- Opening Delimiter -

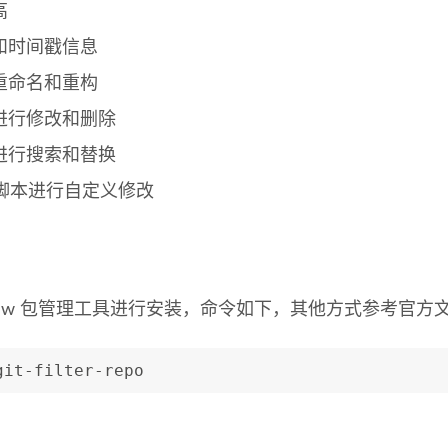
高
和时间戳信息
重命名和重构
进行修改和删除
进行搜索和替换
on脚本进行自定义修改
mebrew 包管理工具进行安装，命令如下，其他方式参考官方
git-filter-repo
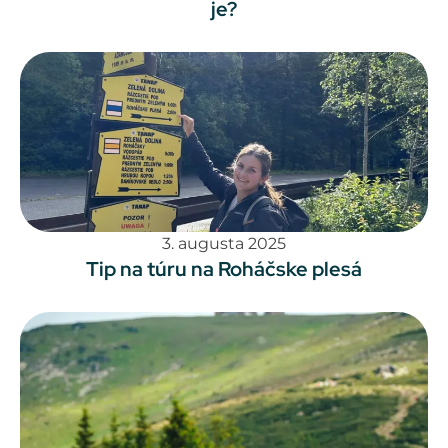
je?
3. augusta 2025
Tip na túru na Roháčske plesá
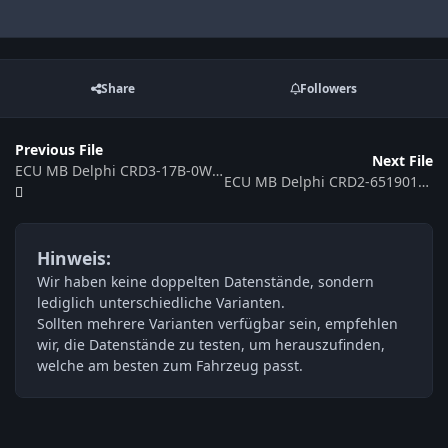
Share
Followers
Previous File
Next File
ECU MB Delphi CRD3-17B-0WDAGAPP D671D11-910M-105kW-3Q1SLVNT-EU6c III OPS WLTC-EF-DS006 ME191200
ECU MB Delphi CRD2-6519019400 6519032520
Hinweis:
Wir haben keine doppelten Datenstände, sondern
lediglich unterschiedliche Varianten.
Sollten mehrere Varianten verfügbar sein, empfehlen
wir, die Datenstände zu testen, um herauszufinden,
welche am besten zum Fahrzeug passt.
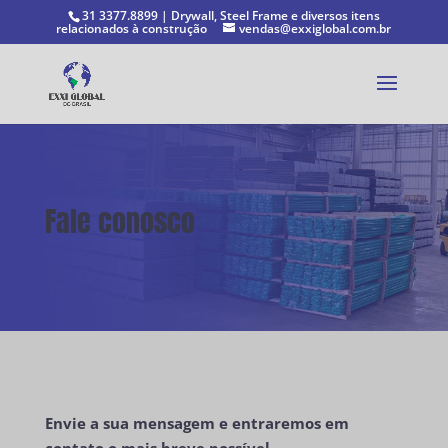
31 3377.8899 | Drywall, Steel Frame e diversos itens
relacionados à construção
vendas@exxiglobal.com.br
Fale conosco
Envie a sua mensagem e entraremos em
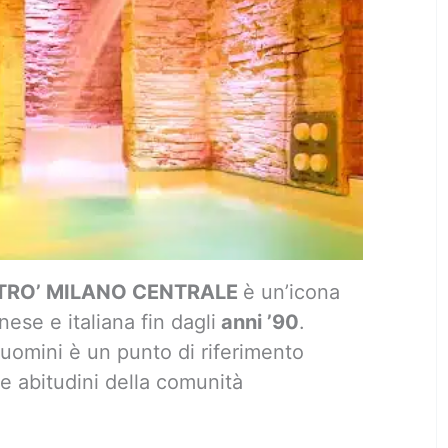
ETRO’ MILANO CENTRALE
è un’icona
ese e italiana fin dagli
anni ’90
.
uomini è un punto di riferimento
le abitudini della comunità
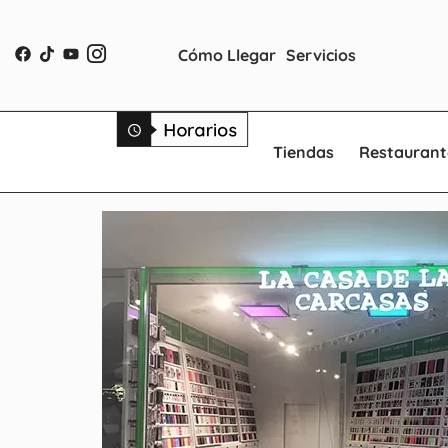
Cómo Llegar
Servicios
Tiendas
Restaurant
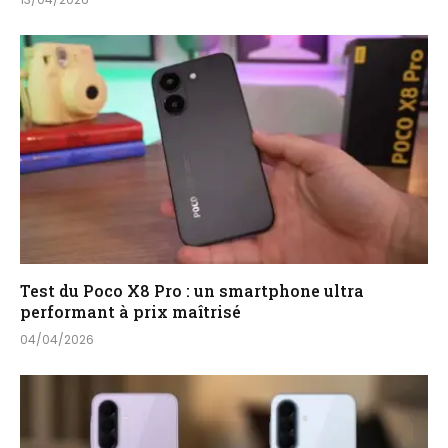
Test du Poco X8 Pro : un smartphone ultra
performant à prix maîtrisé
04/04/2026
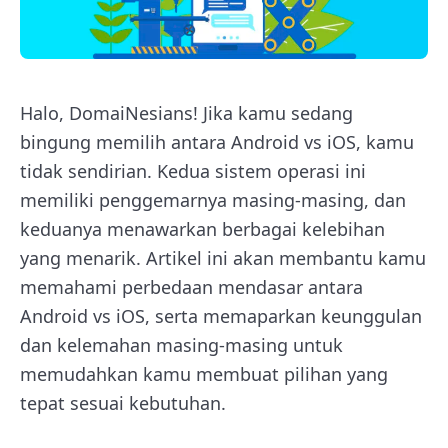
Halo, DomaiNesians! Jika kamu sedang
bingung memilih antara Android vs iOS, kamu
tidak sendirian. Kedua sistem operasi ini
memiliki penggemarnya masing-masing, dan
keduanya menawarkan berbagai kelebihan
yang menarik. Artikel ini akan membantu kamu
memahami perbedaan mendasar antara
Android vs iOS, serta memaparkan keunggulan
dan kelemahan masing-masing untuk
memudahkan kamu membuat pilihan yang
tepat sesuai kebutuhan.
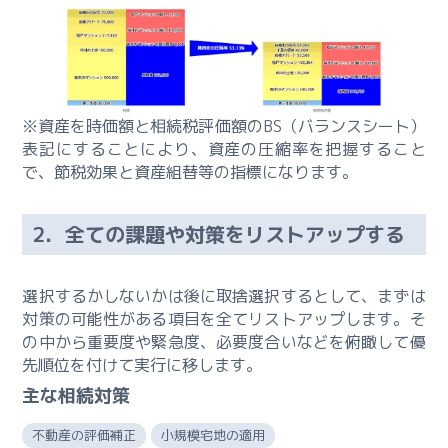
ィ
ン
グ
ー
相
※資産を時価額と相続税評価額のBS（バランスシート）
続
表記にすることにより、資産の圧縮率を把握すること
対
で、節税効果と資産組替等の指標になります。
策
4
2．全ての課題や対策をリストアップする
段
階
の
選択するかしないかは後に取捨選択するとして、まずは
流
対策の可能性がある項目を全てリストアップします。そ
れ
の中から重要度や緊急度、必要度合いなどを俯瞰して優
先順位を付けて実行に移します。
ー
主な相続対策
相
続
不動産の評価補正
小規模宅地の適用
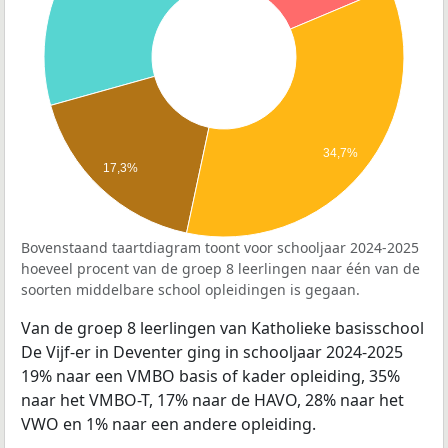
34,7%
17,3%
Bovenstaand taartdiagram toont voor schooljaar 2024-2025
hoeveel procent van de groep 8 leerlingen naar één van de
soorten middelbare school opleidingen is gegaan.
Van de groep 8 leerlingen van Katholieke basisschool
De Vijf-er in Deventer ging in schooljaar 2024-2025
19% naar een VMBO basis of kader opleiding, 35%
naar het VMBO-T, 17% naar de HAVO, 28% naar het
VWO en 1% naar een andere opleiding.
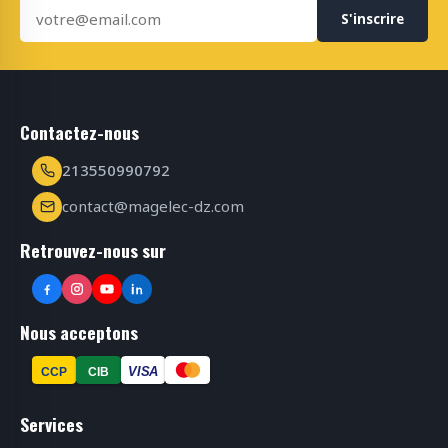
S'inscrire
Contactez-nous
213550990792
contact@magelec-dz.com
Retrouvez-nous sur
Nous acceptons
VISA
CCP
CIB
Services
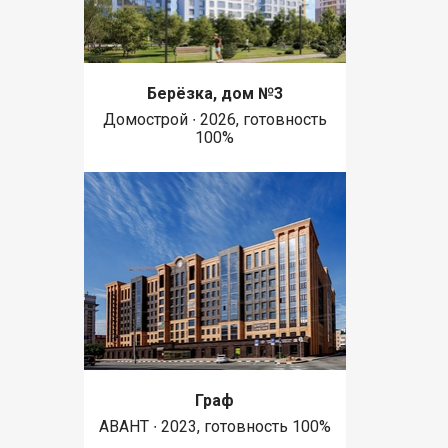
Берёзка, дом №3
Домострой ∙ 2026, готовность
100%
Граф
АВАНТ ∙ 2023, готовность 100%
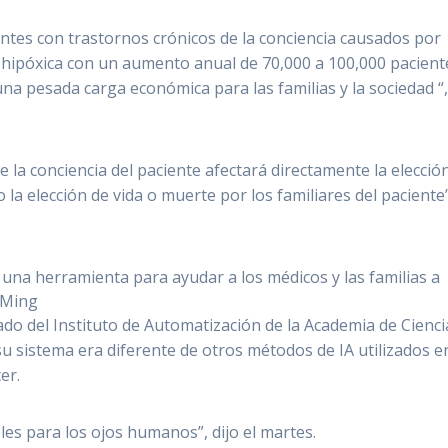
ntes con trastornos crónicos de la conciencia causados ​​por
a hipóxica con un aumento anual de 70,000 a 100,000 pacient
una pesada carga económica para las familias y la sociedad “
e la conciencia del paciente afectará directamente la elecció
o la elección de vida o muerte por los familiares del paciente
 una herramienta para ayudar a los médicos y las familias a
 Ming
ado del Instituto de Automatización de la Academia de Cienci
su sistema era diferente de otros métodos de IA utilizados e
er.
les para los ojos humanos”, dijo el martes.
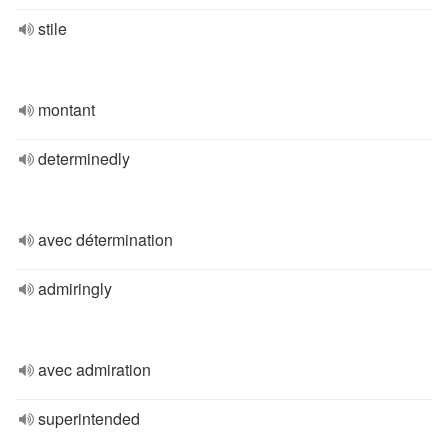
stile
montant
determinedly
avec détermination
admiringly
avec admiration
superintended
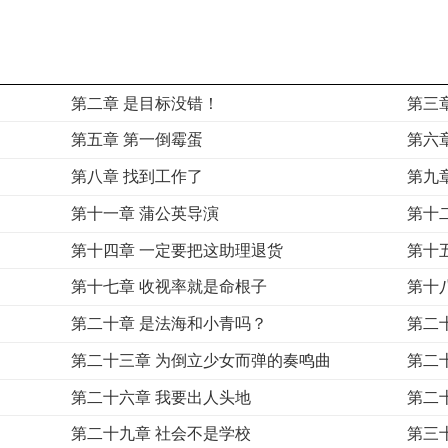
第二章 是目标没错！
第三
第五章 第一倒霉蛋
第六
第八章 找到工作了
第九
第十一章 蒲公英导演
第十
第十四章 一定要把这助理退货
第十
第十七章 收视率就是命根子
第十
第二十章 是法海和小青吗？
第二
第二十三章 为倒立少女而弹的奏鸣曲
第二
第二十六章 我要出人头地
第二
第二十九章 社会不是学校
第三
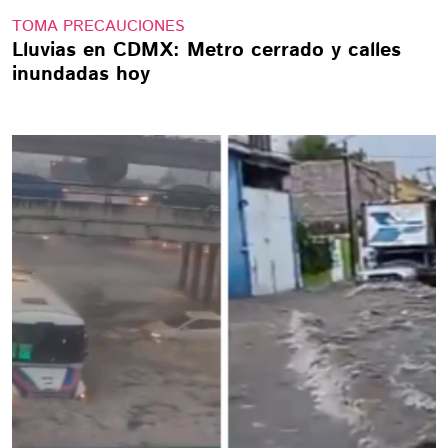
TOMA PRECAUCIONES
Lluvias en CDMX: Metro cerrado y calles
inundadas hoy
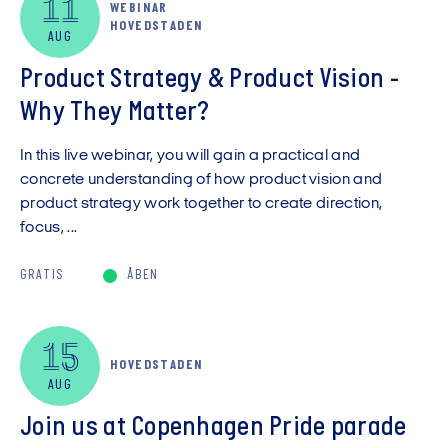
11
WEBINAR
Vis kun digitale arrangementer
HOVEDSTADEN
AUG
Product Strategy & Product Vision -
Why They Matter?
In this live webinar, you will gain a practical and
concrete understanding of how product vision and
product strategy work together to create direction,
focus, ...
GRATIS
ÅBEN
15
HOVEDSTADEN
AUG
Join us at Copenhagen Pride parade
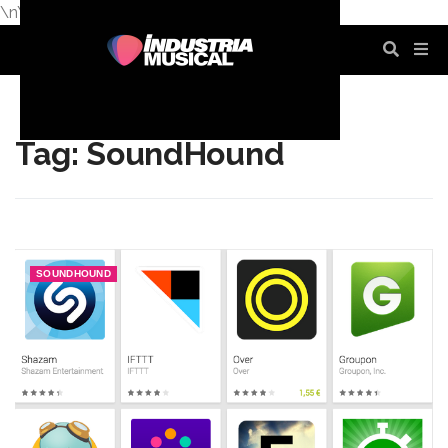
\n
\n
\n
\n
\n
\n
Tag: SoundHound
SOUNDHOUND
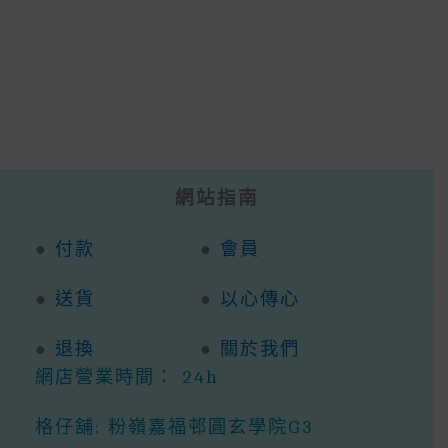
網站指南
●
付款
●
會員
●
送貨
●
以心傳心
●
退換
●
關於我們
網店營業時間： 24h
格仔舖: 粉嶺嘉福邨圓玄學院G3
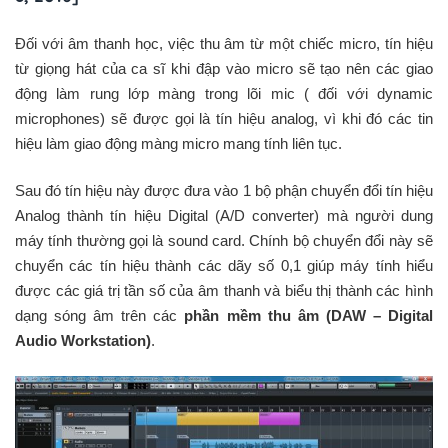
Đối với âm thanh học, việc thu âm từ một chiếc micro, tín hiệu
từ giọng hát của ca sĩ khi đập vào micro sẽ tạo nên các giao
động làm rung lớp màng trong lõi mic ( đối với dynamic
microphones) sẽ được gọi là tín hiệu analog, vì khi đó các tin
hiệu làm giao động màng micro mang tính liên tục.
Sau đó tín hiệu này được đưa vào 1 bộ phận chuyển đổi tín hiệu
Analog thành tín hiệu Digital (A/D converter) mà người dung
máy tính thường gọi là sound card. Chính bộ chuyển đổi này sẽ
chuyển các tín hiệu thành các dãy số 0,1 giúp máy tính hiểu
được các giá trị tần số của âm thanh và biểu thị thành các hình
dạng sóng âm trên các
phần mềm thu âm (DAW – Digital
Audio Workstation)
.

- Closing Delimiter -

## The task
Using the listing above, restate exactly the range between the lines holding "Fale conosco" and "の中から重要度や緊急度、必要度合いなどを俯瞰して優", inclusive, with pictures left out.

## Task response
Fale conosco
Envie a sua mensagem e entraremos em
ETRO’ MILANO CENTRALE
è un’icona
ese e italiana fin dagli
anni ’90
.
uomini è un punto di riferimento
le abitudini della comunità
Cómo Llegar
Servicios
Tiendas
Restaurant
Test du Poco X8 Pro : un smartphone ultra
performant à prix maîtrisé
04/04/2026
Halo, DomaiNesians! Jika kamu sedang
bingung memilih antara Android vs iOS, kamu
tidak sendirian. Kedua sistem operasi ini
memiliki penggemarnya masing-masing, dan
keduanya menawarkan berbagai kelebihan
yang menarik. Artikel ini akan membantu kamu
memahami perbedaan mendasar antara
Android vs iOS, serta memaparkan keunggulan
dan kelemahan masing-masing untuk
memudahkan kamu membuat pilihan yang
tepat sesuai kebutuhan.
ィ
ン
グ
ー
相
※資産を時価額と相続税評価額のBS（バランスシート）
続
表記にすることにより、資産の圧縮率を把握すること
対
で、節税効果と資産組替等の指標になります。
策
4
2．全ての課題や対策をリストアップする
段
階
の
選択するかしないかは後に取捨選択するとして、まずは
流
対策の可能性がある項目を全てリストアップします。そ
れ
の中から重要度や緊急度、必要度合いなどを俯瞰して優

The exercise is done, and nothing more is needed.